On the other hand, EFF’s Femia applauded the Virginia law for defining reproductive and sexual health information “more broadly than I think I've seen it defined pretty much anywhere else.” The consumer privacy advocate said that “recognizes that this encompasses sort of a wide variety of potential pieces of data, transaction information about a person,” which “could be used to piece together someone's private reproductive or sexual health information.”

Beyond Wash. My Health My Data

The opt-in consent the Virginia law requires goes further than Washington state’s MHMDA, as well as most privacy bills and laws, said Femia. The EFF lawyer said that’s a good thing. “Users should control their own data.”

However, Johnson said that will make it difficult for businesses to comply, especially with fewer than three months before the law takes effect. The July 1 compliance deadline doesn’t leave enough time to “meaningfully build out a consent process for consumers to help them understand what’s happening with this information,” she said. Three months might have been more feasible if lawmakers had updated the VCDPA to include reproductive health data as a form of sensitive information, rather than amending the VCPA, she noted.
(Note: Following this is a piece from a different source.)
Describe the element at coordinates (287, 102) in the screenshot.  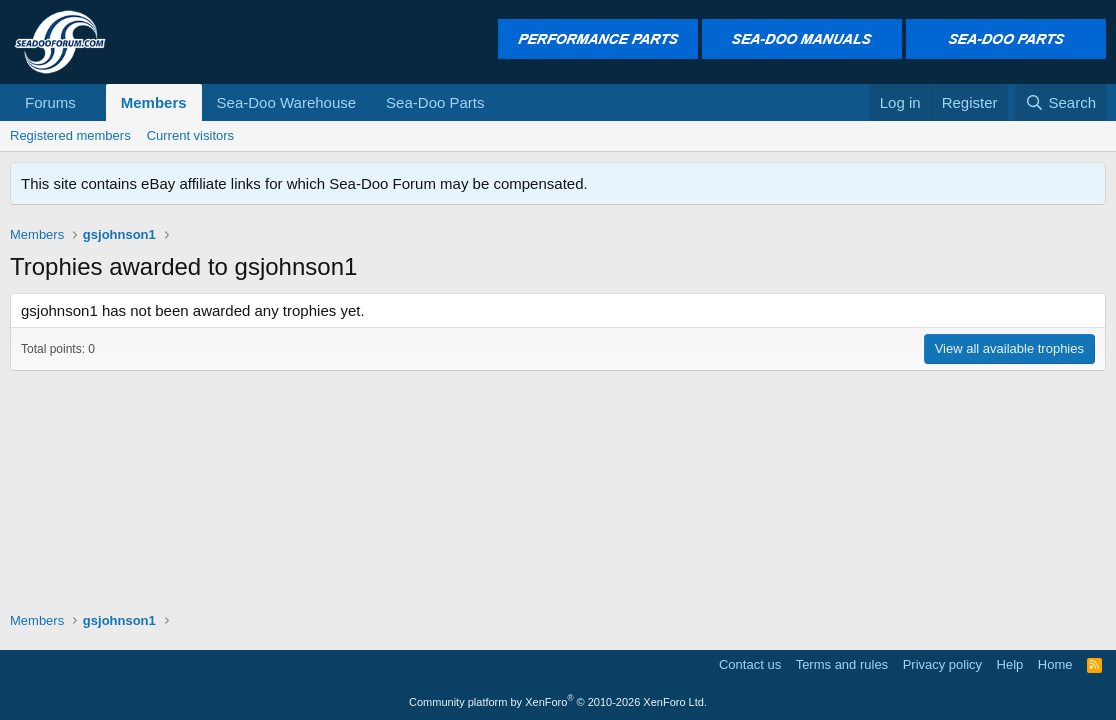 I see `Sea-Doo Warehouse` at that location.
Unlike MHMDA, the Virginia law’s opt-in consent provision doesn’t provide an exception for collecting data necessary to conclude the consumer’s request or transaction, said Johnson. “So, if I walk up to a retailer and I say I would like to buy tampons,” which is “kind of implied, because they're in my hands and I have my credit card, Washington will let you do that,” she said. But Virginia’s new law “requires my opt-in consent for that retailer to collect that data about me, even if all they're going to do is sell me the tampons and account for it on the books.”

“It’s extremely hard to get around this consent requirement if you're covered, and it's extremely hard to get the consent” since it requires a consumer to read a message about how the data is used and click okay before they can buy something, both online and at brick-and-mortar stores, said the Wyrick attorney. If the law is taken “literally,” she added, the consumer might have to repeat this opt-in procedure for each new piece of reproductive care data, even if they shopped at the store previously.
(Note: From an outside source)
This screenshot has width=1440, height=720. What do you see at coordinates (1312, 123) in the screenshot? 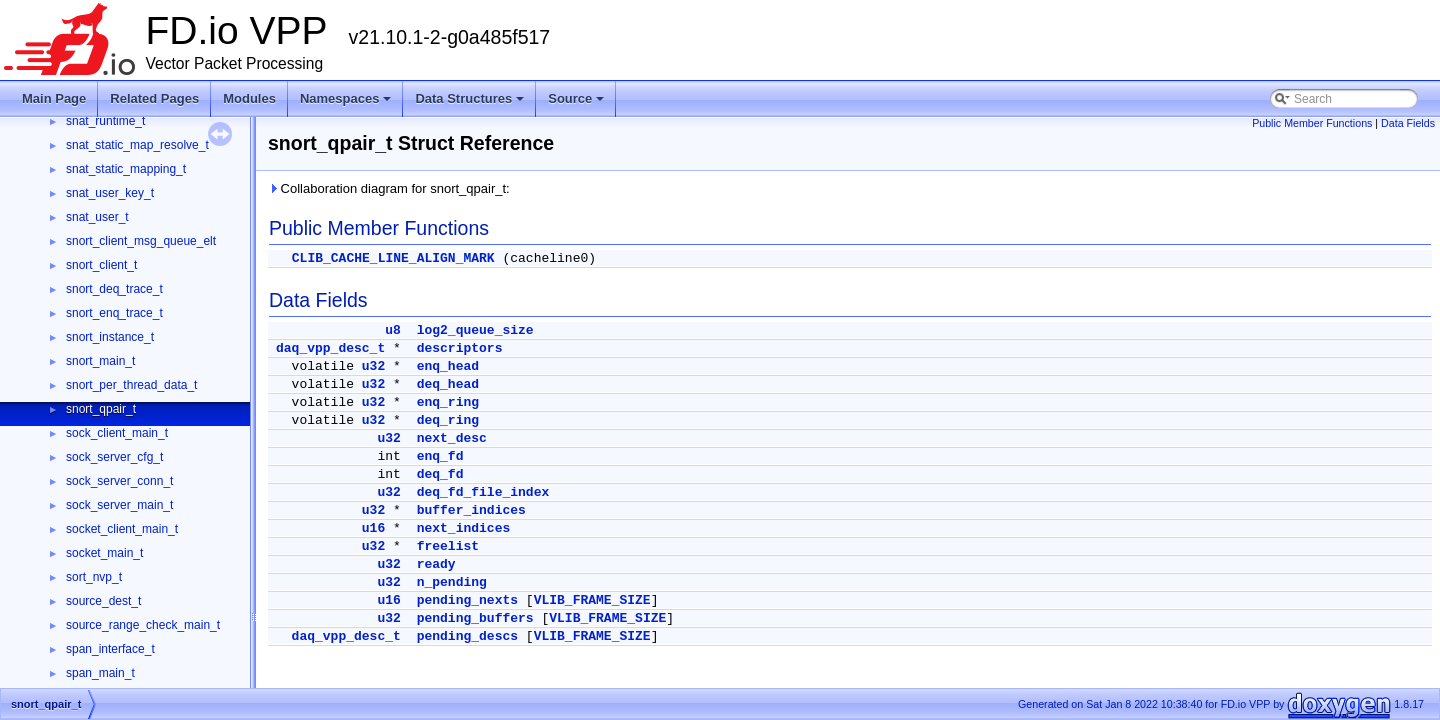 I see `Public Member Functions` at bounding box center [1312, 123].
As such, businesses could face myriad lawsuits from individuals under the new law. “Time will tell regarding how aggressive the plaintiffs' bar will be" on "the private right of action,” but there’s “certainly the potential to see a new influx of litigation like we see under” the Illinois Biometric Information Privacy Act, said O’Connor.

But Femia praised the legislation for including a private right of action, which “allows individuals to vindicate their rights themselves,” she said. “It is another method of encouraging businesses to actually be careful with people's data privacy, to follow the law and to take actual, genuine due care with private personal identifying information.”

O’Connor said it was “somewhat surprising to see a red state enact a privacy law with strong consumer protections seemingly at the expense of businesses’ user experience.” However, privacy is “a popular issue with consumers and can be bipartisan at a high level,” she said.

Johnson said it shows that “reproductive privacy rights have become an extremely hot topic and [is] largely bipartisan.” In a purple state, a Republican might “feel tested to go along with something that seems like a no-brainer to gain the bipartisan benefit of that.”